The afternoons/evenings were generally more relaxed. I would work for a while on my YARP and then maybe head to a bar or restaurant with my flatmate. Sometimes we would invite her friends round ours instead and host a typically French soirée with Raclette (my new favourite invention – basically a variation on cheese fondue) and enough baguettes to feed the entire world. It may sound stereotypical, but it’s true!

Saturday

Saturday

Saturday was market day, and that is how it became known. In fact, we actively avoided making any other plans for Saturday morning for fear of missing market day. And so, every Saturday morning at 11am, a group of us would congregate by the fountain readily discussing our expected purchases. The reason why market day was so eagerly anticipated was that you could buy ridiculous amounts of fruit and veg for ridiculously cheap prices. I would stock on up on carrots and peppers and onions and courgettes and oranges and bananas and 6 avocados, all for a couple of euros. Stallholders would basically scream at passers-by, offering 2 pineapples for 50 cents or 2 kilos of strawberries for 2 euros. A bit further up the road, the fruit and veg would give way to more unusual delicacies. Among my favourites were: a shark, live eels (one of which escaped and thrashed around at my feet for a good few minutes), and a cow’s head.

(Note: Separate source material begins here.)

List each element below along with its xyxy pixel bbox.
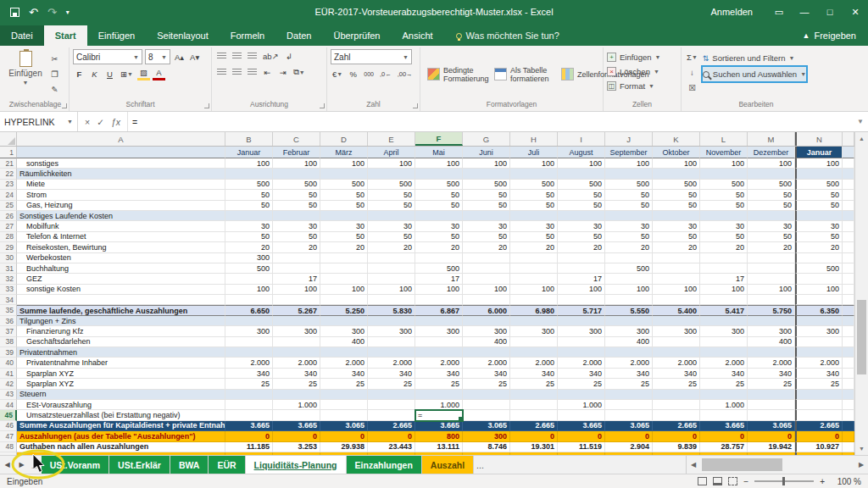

Angers is a beautiful city, and so the afternoons were often spent taking advantage of what was around us. Sometimes we would just sit and have ice creams in the local public garden, the Jardin du Mail; other times we would take a wander up to the cathedral just to take in the view of the river over the bridge. The chateau was another great place to visit, especially as it was free for under-25s and steeped in local culture. One Saturday we even took a boat tour along the river, which was a lovely, relaxing way to spend the afternoon.

Sunday

Sunday

Sundays were mainly spent lamenting the fact that nothing was open. Banks, supermarkets, shops – you name it – it was closed. The laundrette, however, remained dutifully open. And so, for lack of anything more riveting to do, and quite frankly, for sheer necessity of clean clothes, Sunday was often laundrette day (incidentally, having a washing machine to hand became one of the things that I most missed about home). So, as the minutes ticked by I would sit in the hard plastic chairs and read my newest French novel in an attempt to look 1, effortlessly French, and 2, somewhat intellectual. However, the undoubtedly best thing about laundry day was the little patisserie a few doors down where I would treat myself to the occasional tarte au citron. This was my idea of a reward for having dragged myself to the laundrette in the first place. Well deserved, obviously.

The afternoon/evening was generally spent cooking and then eating (but mainly eating). Over the 9 months we cooked up all sorts of feasts: a roast dinner, a full English breakfast, a Mexican extravaganza, and a market-inspired summer salad. Although, my all time favourite was baked Camembert and bread for dipping, a true French classic.

I hope you’ve enjoyed reading about what I got up to, and good luck for your year abroad, wherever it is that you’re off to!